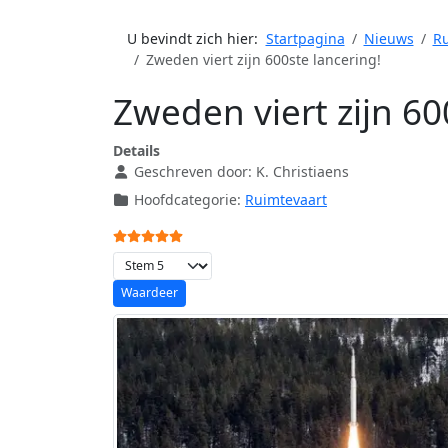
U bevindt zich hier:
Startpagina
Nieuws
Ru
Zweden viert zijn 600ste lancering!
Zweden viert zijn 60
Details
Geschreven door:
K. Christiaens
Hoofdcategorie:
Ruimtevaart
Gebruikerswaardering:
5
/
5
Voeg waardering toe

§

## What is being asked
Transcribe exactly, please, the lines from the one with "Ruimtevaart" to the last line of the entries above, ends included.

## Answer to this task
Ruimtevaart
Gebruikerswaardering:
5
/
5
Voeg waardering toe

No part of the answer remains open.